▶ [Work task]
Please retype the entries that follow exactly as they are, leaving the images behind.

▶ [Records shown]
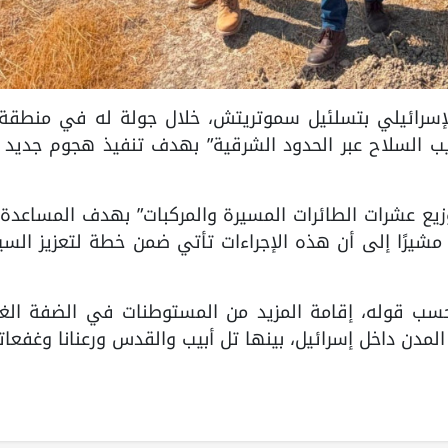
 وزير المالية الإسرائيلي بتسلئيل سموتريتش، خلال جولة له في منطقة
ريب السلاح عبر الحدود الشرقية” بهدف تنفيذ هجوم جديد
زيع عشرات الطائرات المسيرة والمركبات” بهدف المساعدة
 مشيرًا إلى أن هذه الإجراءات تأتي ضمن خطة لتعزيز الس
حسب قوله، إقامة المزيد من المستوطنات في الضفة الغرب
المدن داخل إسرائيل، بينها تل أبيب والقدس ورعنانا وغفعاتا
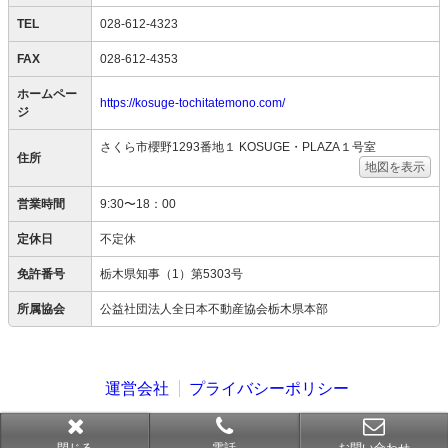
TEL
028-612-4323
FAX
028-612-4353
ホームペー
https://kosuge-tochitatemono.com/
ジ
さくら市櫻野1293番地１ KOSUGE・PLAZA１号室
住所
地図を表示
営業時間
9:30〜18：00
定休日
不定休
免許番号
栃木県知事（1）第5303号
所属協会
公益社団法人全日本不動産協会栃木県本部
運営会社
プライバシーポリシー
Copyright © SESH All right reserved.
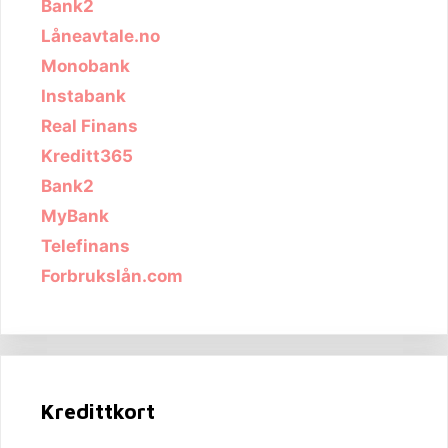
Bank2
Låneavtale.no
Monobank
Instabank
Real Finans
Kreditt365
Bank2
MyBank
Telefinans
Forbrukslån.com
Kredittkort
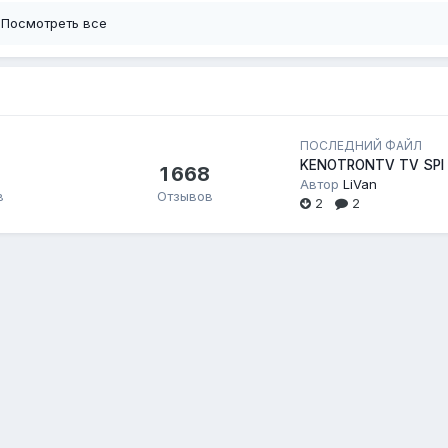
Посмотреть все
ПОСЛЕДНИЙ ФАЙЛ
KENOTRONTV TV SPI
1 668
Автор
LiVan
в
Отзывов
2
2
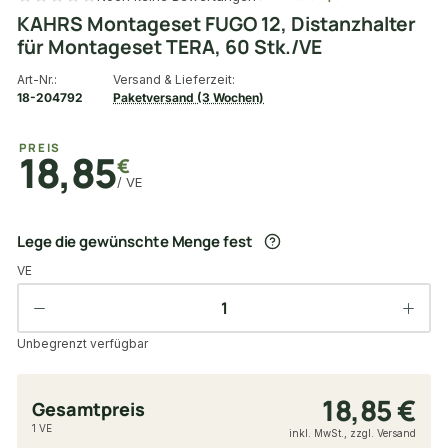
KAHRS Montageset FUGO 12, Distanzhalter
für Montageset TERA, 60 Stk./VE
Art-Nr.:
Versand & Lieferzeit:
18-204792
Paketversand (3 Wochen)
PREIS
18,85
€
/ VE
Lege die gewünschte Menge fest
VE
Unbegrenzt verfügbar
18,85 €
Gesamtpreis
1 VE
inkl. MwSt., zzgl. Versand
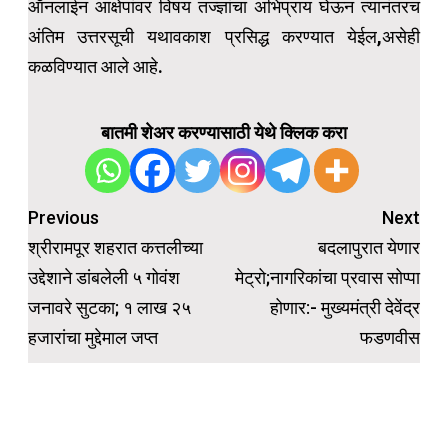
ऑनलाईन आक्षेपांवर विषय तज्ज्ञांचा अभिप्राय घेऊन त्यानंतरच
अंतिम उत्तरसूची यथावकाश प्रसिद्ध करण्यात येईल,असेही
कळविण्यात आले आहे.
बातमी शेअर करण्यासाठी येथे क्लिक करा
Post
Previous
Next
navigation
श्रीरामपूर शहरात कत्तलीच्या
बदलापुरात येणार
उद्देशाने डांबलेली ५ गोवंश
मेट्रो;नागरिकांचा प्रवास सोप्पा
जनावरे सुटका; १ लाख २५
होणार:- मुख्यमंत्री देवेंद्र
हजारांचा मुद्देमाल जप्त
फडणवीस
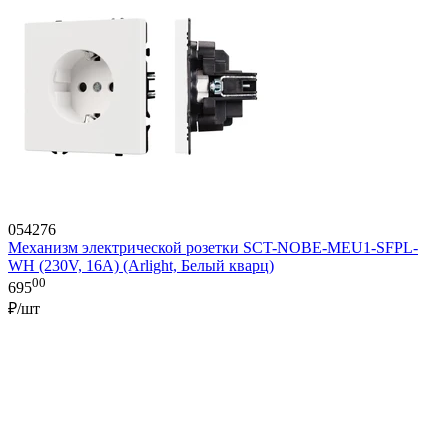
054276
Механизм электрической розетки SCT-NOBE-MEU1-SFPL-
WH (230V, 16A) (Arlight, Белый кварц)
00
695
₽/шт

▶ [Solution]
 وزير المالية الإسرائيلي بتسلئيل سموتريتش، خلال جولة له في منطقة
ريب السلاح عبر الحدود الشرقية” بهدف تنفيذ هجوم جديد
زيع عشرات الطائرات المسيرة والمركبات” بهدف المساعدة
 مشيرًا إلى أن هذه الإجراءات تأتي ضمن خطة لتعزيز الس
حسب قوله، إقامة المزيد من المستوطنات في الضفة الغرب
المدن داخل إسرائيل، بينها تل أبيب والقدس ورعنانا وغفعاتا
TEL
028-612-4323
FAX
028-612-4353
ホームペー
https://kosuge-tochitatemono.com/
ジ
さくら市櫻野1293番地１ KOSUGE・PLAZA１号室
住所
地図を表示
営業時間
9:30〜18：00
定休日
不定休
免許番号
栃木県知事（1）第5303号
所属協会
公益社団法人全日本不動産協会栃木県本部
運営会社
プライバシーポリシー
Copyright © SESH All right reserved.
Bank2
Låneavtale.no
Monobank
Instabank
Real Finans
Kreditt365
Bank2
MyBank
Telefinans
Forbrukslån.com
Kredittkort
Посмотреть все
ПОСЛЕДНИЙ ФАЙЛ
KENOTRONTV TV SPI
1 668
Автор
LiVan
в
Отзывов
2
2
KAHRS Montageset FUGO 12, Distanzhalter
für Montageset TERA, 60 Stk./VE
Art-Nr.:
Versand & Lieferzeit:
18-204792
Paketversand (3 Wochen)
PREIS
18,85
€
/ VE
Lege die gewünschte Menge fest
VE
Unbegrenzt verfügbar
18,85 €
Gesamtpreis
1 VE
inkl. MwSt., zzgl. Versand
ऑनलाईन आक्षेपांवर विषय तज्ज्ञांचा अभिप्राय घेऊन त्यानंतरच
अंतिम उत्तरसूची यथावकाश प्रसिद्ध करण्यात येईल,असेही
कळविण्यात आले आहे.
बातमी शेअर करण्यासाठी येथे क्लिक करा
Post
Previous
Next
navigation
श्रीरामपूर शहरात कत्तलीच्या
बदलापुरात येणार
उद्देशाने डांबलेली ५ गोवंश
मेट्रो;नागरिकांचा प्रवास सोप्पा
जनावरे सुटका; १ लाख २५
होणार:- मुख्यमंत्री देवेंद्र
हजारांचा मुद्देमाल जप्त
फडणवीस
054276
Механизм электрической розетки SCT-NOBE-MEU1-SFPL-
WH (230V, 16A) (Arlight, Белый кварц)
00
695
₽/шт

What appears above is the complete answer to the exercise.